Hedging our bets

One of our neighbours a few miles away is Phil at Wildlife Croft Skye, a woodland croft, and an inspiration of ours.

He and his family have been planting and managing their croft for years now using sustainable regenerative principles and have a wonderful. maturing array of local trees growing on their land. He propagates and grows using locally collected cuttings and seeds.

Recently he advertised that he was offering some of his hedging, shrub and young tree seedlings for sale, and we jumped at the chance to get our hedging started before Spring advanced too far.

Having tree stock generated from locally grown seeds means a good chance that they’ll thrive in our wet and windy conditions, having grown in the same.

We bought a trailer load of cuttings and seedlings so that we could start hedging inside the newly installed deer-fenced area of the croft. The ground is saturated at the moment now that the snows have cleared, making it a good time to dig these in (and slightly less work, although poor husbands back is disputing that this morning!)

This is a good mix of Rowan, Oak, Scot’s Pine, Hawthorn, Grey Willow, Wych Elm, Hazel,
Purple Willow, Downy Birch, Holly, Goat Willow,
Elder, Honeysuckle and Dog rose.

Husband and Phil worked through the rain heroically to clear and plant most of them on the croft yesterday. They’ll eventually provide shelter from the wind for our vegetable beds and the fruit orchard that we plan to plant next spring.

They’ll also most importantly provide a haven for wildlife, insects and birds, and food in the form of holly, elderberries, brambles, rosehips and rowan berries. Bringing this croft back from bare land to a richer, more diverse ecosystem is important to us both, and depends upon this.

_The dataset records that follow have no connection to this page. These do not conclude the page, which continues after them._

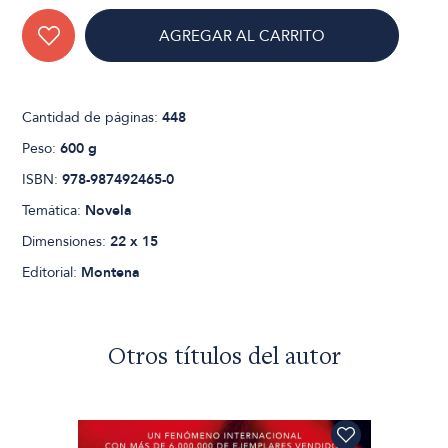
AGREGAR AL CARRITO
Cantidad de páginas:
448
Peso:
600 g
ISBN:
978-987492465-0
Temática:
Novela
Dimensiones:
22 x 15
Editorial:
Montena
Otros títulos del autor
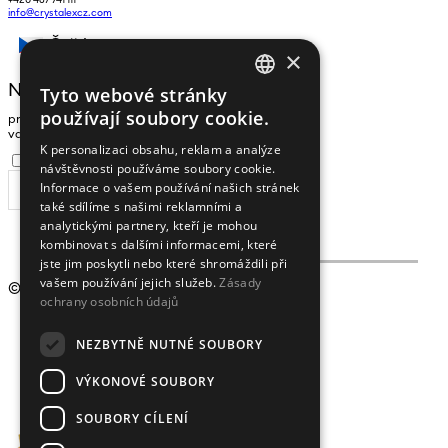
+420 487 741 111
info@crystalexcz.com
Čeština
×
NEWSLETTER
Tyto webové stránky
CZECH
používají soubory cookie.
pro zasílání zpráv a novinek zadejte prosím
ENGLISH
vaši e-mailovou adresu
K personalizaci obsahu, reklam a analýze
Souhlasím se
zpracováním osobních údajů
.
návštěvnosti používáme soubory cookie.
Informace o vašem používání našich stránek
ODEBÍRAT
také sdílíme s našimi reklamními a
analytickými partnery, kteří je mohou
kombinovat s dalšími informacemi, které
jste jim poskytli nebo které shromáždili při
vašem používání jejich služeb.
Zásady
© 2009 - 2026
Crystalex CZ, s.r.o.
ochrany osobních údajů
NEZBYTNĚ NUTNÉ SOUBORY
VÝKONOVÉ SOUBORY
SOUBORY CÍLENÍ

It feels good to be taking the first steps towards our ultimate goal of a woodland croft. It’s an enormous task, but we’re determined. Watching David Attenborough on Wild Isles over the last week just reinforces how much we’ve lost already and how important every patch of nature is.

The Walnut Tree

A wonderful parcel arrived in the post yesterday. Carefully wrapped and attached to a wooden stake was a young walnut tree.

This was a gift from a friend as a moving-in present, and had been dispatched from a specialist supplier in England when the planting time was deemed right.

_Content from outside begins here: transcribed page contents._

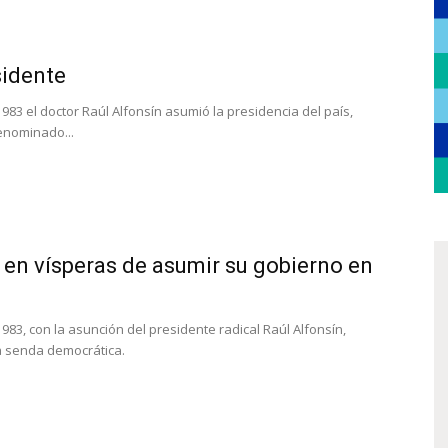
sidente
1983 el doctor Raúl Alfonsín asumió la presidencia del país,
enominado...
 en vísperas de asumir su gobierno en
1983, con la asunción del presidente radical Raúl Alfonsín,
a senda democrática.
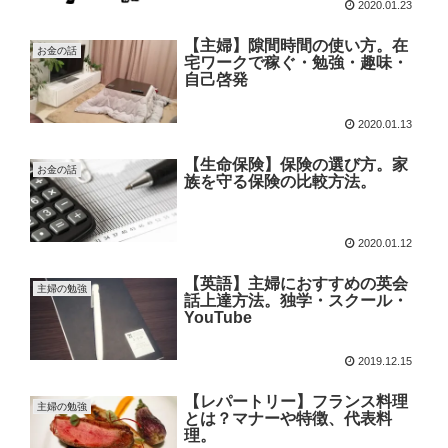
2020.01.23
【主婦】隙間時間の使い方。在
お金の話
宅ワークで稼ぐ・勉強・趣味・
自己啓発
2020.01.13
【生命保険】保険の選び方。家
お金の話
族を守る保険の比較方法。
2020.01.12
【英語】主婦におすすめの英会
主婦の勉強
話上達方法。独学・スクール・
YouTube
2019.12.15
【レパートリー】フランス料理
主婦の勉強
とは？マナーや特徴、代表料
理。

We were a bit concerned that the ground up here would still be frozen, but a few exploratory shovelfuls established that the soil was fine beneath the grass and rush cover.

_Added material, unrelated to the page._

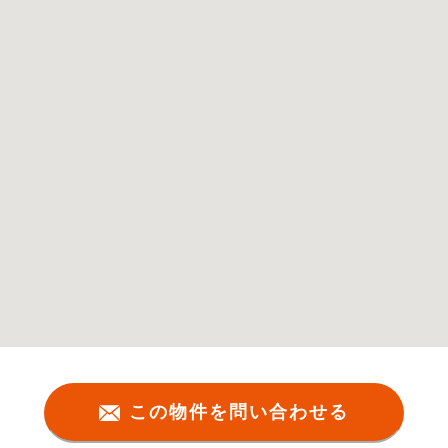
この物件を問い合わせる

We chose a spot that was in full sun, relatively flat (as walnuts don’t like steep slopes) and with some shelter from the prevailing south westerlies from the bank of trees nearby on the western boundary of the croft.

Husband dug the hole. The soil is surprisingly fertile and loamy, and we managed to get to 60-80cm before hitting shale. I hope that it will be enough for the little tree.

Our very first tree planting on the croft, and hopefully the first of many.